Opec Slides Closer To Collapse As An Oil Glut Overpowers The Oil Price - FORBES
Three days of falling oil prices is not a crisis for OPEC, the weakening oil producer’s club, but forecasts of a continuation of the price decline could sap what strength remains in an organization once able to dictate the direction of the global economy.
A series of reports released over the past few days threw fresh light on the existential crisis confronting the Organization of Petroleum Exporting Countries which has been explored here before (Opec Is Not Dead Yet, But It Has Lost Control Of The Oil Market, July 2).
Oil Glut: Worse To Come
A worker makes adjustments to an oil pumping jack, also known as a nodding donkey, in the Bashneft PAO oilfield outside the village of Nikolo-Beryozovka near Neftekamsk, Russia, on Thursday, March 3, 2016. Bashneft is an upstream and down stream oil
© 2016 BLOOMBERG FINANCE LP
The most alarming comments for members of Opec, especially the cartel leader, Saudi Arabia, came yesterday from the International Energy Agency in its monthly Market Report which warned of a growing oil surplus which will get worse next year.
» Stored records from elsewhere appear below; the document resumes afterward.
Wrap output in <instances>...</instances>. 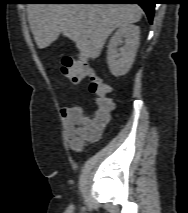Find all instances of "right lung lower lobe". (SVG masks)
Masks as SVG:
<instances>
[{"instance_id":"right-lung-lower-lobe-1","label":"right lung lower lobe","mask_w":188,"mask_h":213,"mask_svg":"<svg viewBox=\"0 0 188 213\" xmlns=\"http://www.w3.org/2000/svg\"><path fill=\"white\" fill-rule=\"evenodd\" d=\"M76 3H130L139 4L146 12L150 23L153 20L154 7L157 0H70Z\"/></svg>"}]
</instances>
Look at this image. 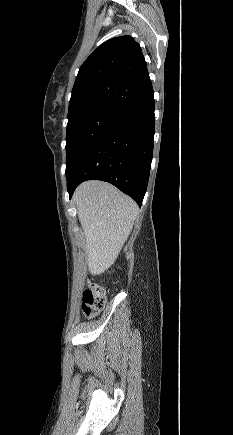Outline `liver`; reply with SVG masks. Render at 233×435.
Returning a JSON list of instances; mask_svg holds the SVG:
<instances>
[{
    "label": "liver",
    "instance_id": "1",
    "mask_svg": "<svg viewBox=\"0 0 233 435\" xmlns=\"http://www.w3.org/2000/svg\"><path fill=\"white\" fill-rule=\"evenodd\" d=\"M86 238L90 274L104 273L117 259L138 213L137 204L113 185L87 181L73 196Z\"/></svg>",
    "mask_w": 233,
    "mask_h": 435
}]
</instances>
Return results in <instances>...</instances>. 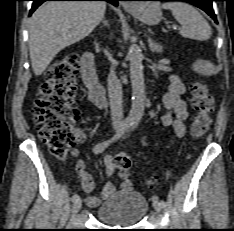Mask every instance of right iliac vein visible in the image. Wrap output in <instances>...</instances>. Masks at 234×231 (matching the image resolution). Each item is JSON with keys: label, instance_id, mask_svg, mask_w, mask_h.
Masks as SVG:
<instances>
[{"label": "right iliac vein", "instance_id": "63e3f726", "mask_svg": "<svg viewBox=\"0 0 234 231\" xmlns=\"http://www.w3.org/2000/svg\"><path fill=\"white\" fill-rule=\"evenodd\" d=\"M82 207V200L79 198L77 201L74 202L72 207V212L77 213Z\"/></svg>", "mask_w": 234, "mask_h": 231}]
</instances>
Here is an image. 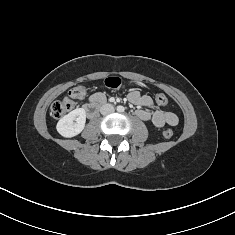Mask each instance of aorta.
I'll return each mask as SVG.
<instances>
[{
    "mask_svg": "<svg viewBox=\"0 0 235 235\" xmlns=\"http://www.w3.org/2000/svg\"><path fill=\"white\" fill-rule=\"evenodd\" d=\"M124 109L122 107L118 108V111L122 112Z\"/></svg>",
    "mask_w": 235,
    "mask_h": 235,
    "instance_id": "762f6f07",
    "label": "aorta"
}]
</instances>
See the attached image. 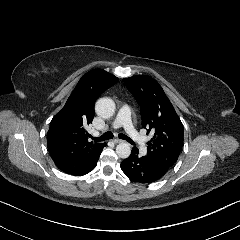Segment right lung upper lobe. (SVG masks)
Returning a JSON list of instances; mask_svg holds the SVG:
<instances>
[{
  "instance_id": "1",
  "label": "right lung upper lobe",
  "mask_w": 240,
  "mask_h": 240,
  "mask_svg": "<svg viewBox=\"0 0 240 240\" xmlns=\"http://www.w3.org/2000/svg\"><path fill=\"white\" fill-rule=\"evenodd\" d=\"M117 81L116 76L102 69L87 72L52 119L47 146L54 163L65 173L84 169L106 146V143L89 142L85 127L94 118L96 99Z\"/></svg>"
}]
</instances>
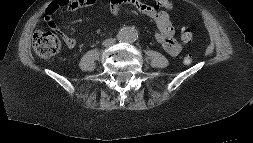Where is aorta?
<instances>
[{"instance_id":"762f6f07","label":"aorta","mask_w":253,"mask_h":143,"mask_svg":"<svg viewBox=\"0 0 253 143\" xmlns=\"http://www.w3.org/2000/svg\"><path fill=\"white\" fill-rule=\"evenodd\" d=\"M117 38L120 42L132 43L137 40L138 32L134 27H124L118 32Z\"/></svg>"}]
</instances>
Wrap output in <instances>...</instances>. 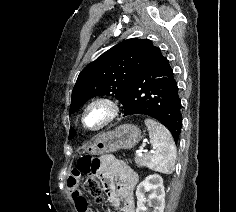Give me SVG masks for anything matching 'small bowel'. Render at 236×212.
Listing matches in <instances>:
<instances>
[{"mask_svg":"<svg viewBox=\"0 0 236 212\" xmlns=\"http://www.w3.org/2000/svg\"><path fill=\"white\" fill-rule=\"evenodd\" d=\"M98 167L94 171L103 179L109 200L114 205H121V212H136L133 188L138 180L137 174L125 162L111 155H104L97 160ZM74 169L68 179V190L71 193L77 212H93L88 208L87 199L77 188L80 174ZM117 181L114 184V181Z\"/></svg>","mask_w":236,"mask_h":212,"instance_id":"obj_1","label":"small bowel"}]
</instances>
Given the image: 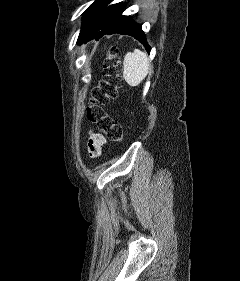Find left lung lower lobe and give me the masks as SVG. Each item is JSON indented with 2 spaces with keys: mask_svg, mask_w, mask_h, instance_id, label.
Here are the masks:
<instances>
[{
  "mask_svg": "<svg viewBox=\"0 0 240 281\" xmlns=\"http://www.w3.org/2000/svg\"><path fill=\"white\" fill-rule=\"evenodd\" d=\"M112 0H104L97 8L91 18L81 29L78 43L87 42L93 38L99 39L105 34L119 33L130 35L145 44V48L150 52L145 34L141 30V25L135 23L130 16H122L121 3L107 5Z\"/></svg>",
  "mask_w": 240,
  "mask_h": 281,
  "instance_id": "1",
  "label": "left lung lower lobe"
}]
</instances>
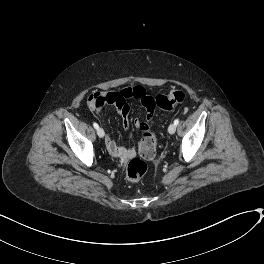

“While the relentless stock builds we have seen since early 2018 have halted, this is temporary,” the IEA said.
“Soon, the Opec+ producers (Opec and Russia) will once again see surging non-Opec oil production with the implied market balance returning to a significant surplus placing pressure on prices.
“The challenge of market management remains a daunting one well into 2020.”
By market management the IEA means production cuts by members of the club, especially Saudi Arabia.
Pressure On Saudi Aramco Float
Cuts, however, will not be easy or welcomed by the Saudis who are finalizing the listing of their national oil champion, Saudi Aramco, on the Tadawul (Saudi Stock Exchange).
Oil prices around their current level are already testing the finances of most Opec members who need a price close to $70 a barrel just to balance their budgets.
But to get back to $70/bbl from the current $55/bbl one of two things needs to happen. Either there is a surge in demand, which is unlikely, or a meaningful cut in supply from Opec members who are already under financial pressure.
That means the burden of production cuts falls on Opec members, an unwelcome possibility as most are already being squeezed by the last round of cuts which might have helped stabilize the oil price, but did not deliver the price boost hoped for.
The oil-glut problem of today, with more to come next year according to the IEA, can be attributed to a number of factors such as slower global economic growth, rising non-OPEC production (particularly by the U.S.), and the surge in the production of natural gas in its pipeline and liquefied form (LNG).
McKinsey Sees LNG Surge
McKinsey & Company, a management consulting firm, explained the growing importance of LNG in the energy market earlier this week in its Global Gas And LNG Outlook To 2035.
The key findings were that gas would be the only fossil fuel to grow continuously to 2035 and that the major contributor to that growth would be the U.S.
McKinsey said the U.S. “is poised to"become the largest LNG exporter globally by 2022, overtaking Australia and Qatar”.
The rush into gas is largely explained by the fuel being significantly less polluting than oil or coal but the liquefaction and transport technologies which have unleashed gas have only just started to influence the global energy market and while many Opec members are LNG producers it is non-members such as Australia and the U.S. which are driving the industry.
McKinsey’s view of the LNG sector could be underestimating the impact of the fuel because there are many more potential projects on the sidelines with the capacity to create a gas glut which would bear down on prices for both gas and oil.
LNG Glut Looms
One paragraph in the McKinsey report demonstrates the emerging power of LNG in the global energy market. It reads:
- “Over 100 LNG projects totally 1100 million tons a year of capacity are competing to fill the 125 million tons a year supply gap by 2035; many of the marginal projects are from the U.S.”
With potential supply close to 9-times bigger than the forecast in demand growth it is likely that many of the proposed LNG projects will not proceed, but its also possible that too many will be developed, crowding the market and killing the LNG price.
In other words, not only is there an oil glut today but there’s the possibility of a gas glut tomorrow, which is very much not something Opec members want to hear about.